Il n’y avait au monde que deux personnes à connaître la fin malheureuse et prématurée de maître Pol.

Par une nuit sombre, les domestiques du château de Pardaillan furent éveillés. Leurs nouveaux maîtres arrivaient sans avoir été annoncés. Tous les officiers et serviteurs de la maison se rangèrent en haie dans la cour d’honneur, mais ils ne purent saluer que Mme la comtesse.

Le comte, soutenu par deux écuyers inconnus, enveloppé dans un vaste manteau, sous lequel il tremblait la fièvre, et le visage caché derrière les bords rabattus d’un large feutre, gagna tout de suite sa chambre à coucher par les petits escaliers.

La comtesse reçut avec bonté les félicitations de ses vassaux, mais ne leur fit que de laconiques réponses.

Chacun put remarquer l’abattement qui était sur ses traits et son air de profonde tristesse.

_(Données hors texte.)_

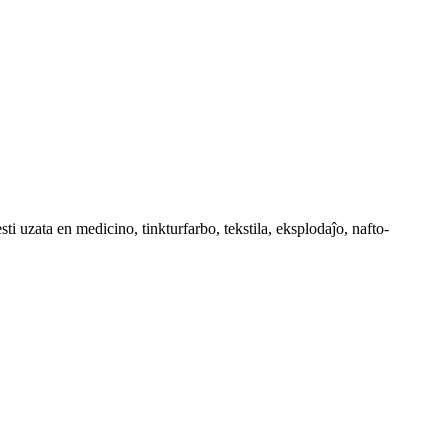
i uzata en medicino, tinkturfarbo, tekstila, eksplodaĵo, nafto-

« Mes amis, dit-elle, vous avez un bon seigneur, mais il n’y aura point ici de réjouissances. M. le comte de Pardaillan, mon époux, est en proie à une terrible et funeste maladie.

— Quelle maladie ? » se demandèrent les gens du château quand elle eût monté le grand escalier pour rejoindre son mari.

Il devait se passer du temps avant qu’aucun d’eux pût répondre à cette question.

L’enfant blond, le hardi chérubin que nous vîmes naguère à l’intendance de Vendôme, ayant été livré aux femmes qui devaient prendre soin de lui, fut interrogé adroitement, car une ardente curiosité couvait déjà dans la maison.

Il répliqua seulement :

« Monsieur mon père est bien malade. »

Les officiers attachés spécialement à la personne du comte s’étant présentés pour accomplir leurs devoirs furent éloignés dès ce premier soir par la comtesse elle-même, qui dit :

« Jusqu’à nouvel ordre, le seuil de la chambre de mon mari est une barrière que nul ne doit franchir. Depuis sa maladie il ne veut voir que moi, et le médecin de madame la reine-mère a déclaré qu’il fallait obéir scrupuleusement à son caprice, sous peine de mettre sa vie en danger. »

On se coucha tard, cette nuit, au château de Pardaillan, et Dieu sait les abondants bavardages qui furent accumulés au sujet de l’étrange maladie de M. le comte.

Pendant que ce pauvre seigneur gagnait ses appartements, soutenu par deux écuyers étrangers que nul ne revit le lendemain, deux autres serviteurs également inconnus portaient derrière lui une boîte de forme oblongue.